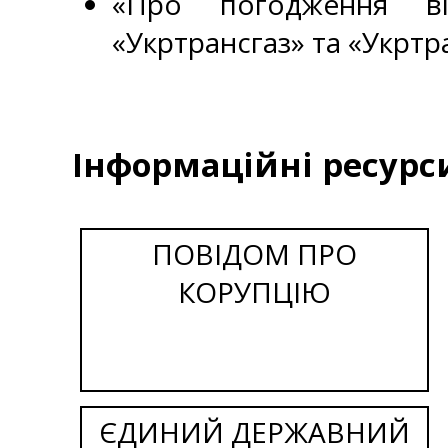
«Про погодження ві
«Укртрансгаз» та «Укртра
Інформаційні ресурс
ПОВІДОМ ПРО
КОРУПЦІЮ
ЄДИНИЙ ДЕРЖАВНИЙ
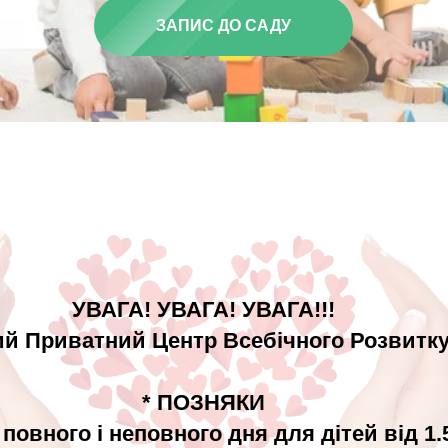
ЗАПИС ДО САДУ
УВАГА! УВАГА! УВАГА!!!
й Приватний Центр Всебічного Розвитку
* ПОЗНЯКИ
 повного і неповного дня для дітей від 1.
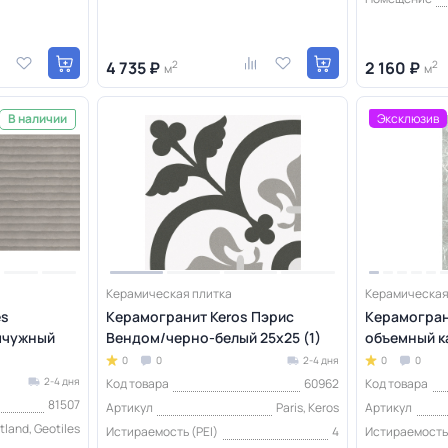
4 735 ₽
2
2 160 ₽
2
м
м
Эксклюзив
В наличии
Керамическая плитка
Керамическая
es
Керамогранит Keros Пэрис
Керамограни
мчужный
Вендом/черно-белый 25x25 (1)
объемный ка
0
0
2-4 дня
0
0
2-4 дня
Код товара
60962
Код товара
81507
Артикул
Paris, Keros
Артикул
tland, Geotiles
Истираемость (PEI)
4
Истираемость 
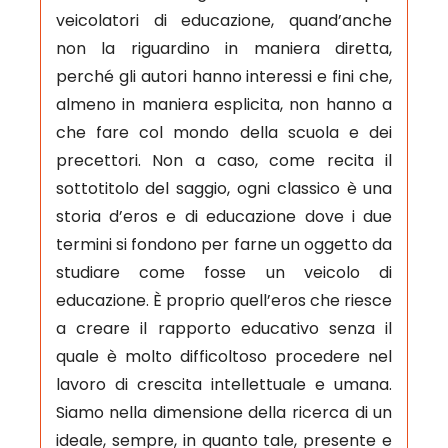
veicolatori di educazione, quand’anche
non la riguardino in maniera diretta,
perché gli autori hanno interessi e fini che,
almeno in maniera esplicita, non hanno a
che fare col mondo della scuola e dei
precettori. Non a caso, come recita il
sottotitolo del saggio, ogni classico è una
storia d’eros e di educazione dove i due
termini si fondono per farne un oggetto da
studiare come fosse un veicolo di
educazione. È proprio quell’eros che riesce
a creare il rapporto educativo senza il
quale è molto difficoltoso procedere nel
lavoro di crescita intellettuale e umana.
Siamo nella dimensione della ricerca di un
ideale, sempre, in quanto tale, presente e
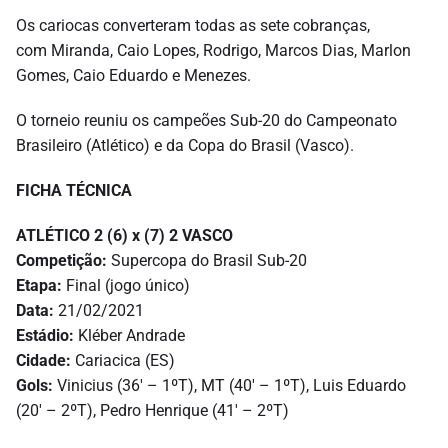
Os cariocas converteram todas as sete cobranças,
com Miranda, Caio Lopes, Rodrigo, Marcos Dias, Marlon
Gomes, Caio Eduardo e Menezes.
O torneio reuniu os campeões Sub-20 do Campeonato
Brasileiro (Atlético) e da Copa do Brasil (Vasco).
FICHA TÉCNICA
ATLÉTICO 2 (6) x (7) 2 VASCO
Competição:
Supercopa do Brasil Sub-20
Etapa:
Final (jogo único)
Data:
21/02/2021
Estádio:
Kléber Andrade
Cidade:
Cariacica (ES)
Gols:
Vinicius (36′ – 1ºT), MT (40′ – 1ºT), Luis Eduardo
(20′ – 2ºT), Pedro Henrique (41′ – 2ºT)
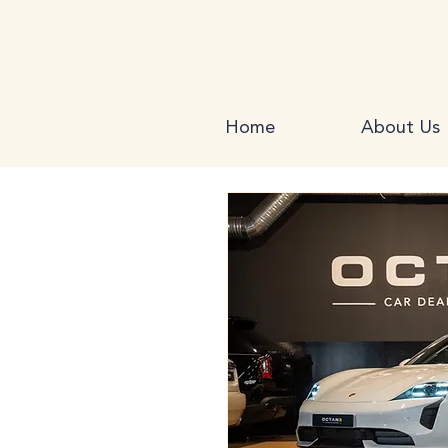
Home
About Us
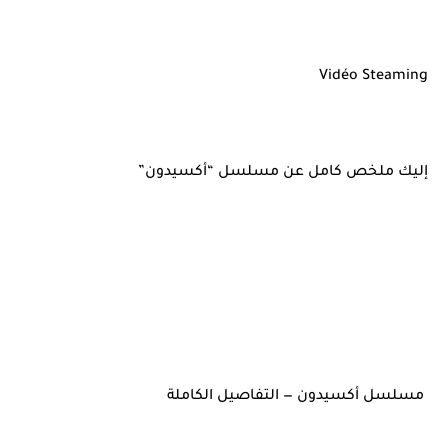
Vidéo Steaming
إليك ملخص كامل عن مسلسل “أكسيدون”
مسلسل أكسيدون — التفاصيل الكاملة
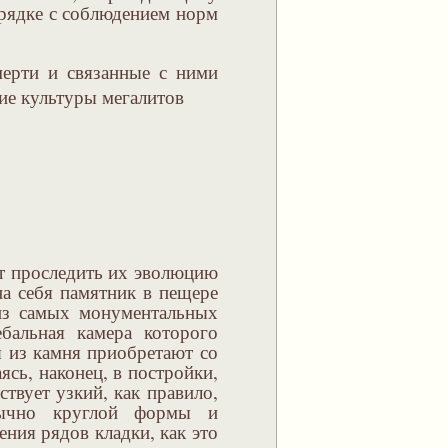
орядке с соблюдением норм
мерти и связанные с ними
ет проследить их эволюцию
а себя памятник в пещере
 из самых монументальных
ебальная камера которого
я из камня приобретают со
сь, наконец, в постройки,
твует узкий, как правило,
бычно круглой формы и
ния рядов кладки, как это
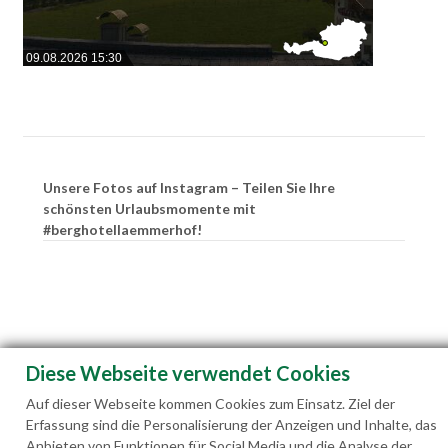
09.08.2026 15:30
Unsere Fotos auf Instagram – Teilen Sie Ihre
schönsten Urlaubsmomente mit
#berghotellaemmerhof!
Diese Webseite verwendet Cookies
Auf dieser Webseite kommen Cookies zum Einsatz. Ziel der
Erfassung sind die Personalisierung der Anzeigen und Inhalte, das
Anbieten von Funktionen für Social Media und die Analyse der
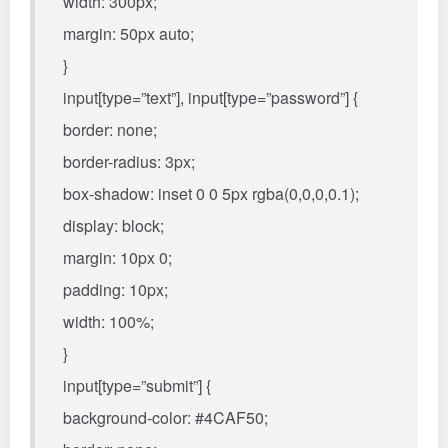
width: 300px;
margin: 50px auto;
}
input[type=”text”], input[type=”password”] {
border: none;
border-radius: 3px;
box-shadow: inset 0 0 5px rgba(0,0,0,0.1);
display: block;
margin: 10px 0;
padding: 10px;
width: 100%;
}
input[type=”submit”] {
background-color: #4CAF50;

EXERCISE DIRECTIONS: Could you copy, exactly and with no pictures, each line from the first one above to the line holding "tland, Geotiles"?

YOUR SOLUTION:
«Про погодження ві
«Укртрансгаз» та «Укртра
Інформаційні ресурс
ПОВІДОМ ПРО
КОРУПЦІЮ
ЄДИНИЙ ДЕРЖАВНИЙ
ЗАПИС ДО САДУ
УВАГА! УВАГА! УВАГА!!!
й Приватний Центр Всебічного Розвитку
* ПОЗНЯКИ
 повного і неповного дня для дітей від 1.
4 735 ₽
2
2 160 ₽
2
м
м
Эксклюзив
В наличии
Керамическая плитка
Керамическая
es
Керамогранит Keros Пэрис
Керамограни
мчужный
Вендом/черно-белый 25x25 (1)
объемный ка
0
0
2-4 дня
0
0
2-4 дня
Код товара
60962
Код товара
81507
Артикул
Paris, Keros
Артикул
tland, Geotiles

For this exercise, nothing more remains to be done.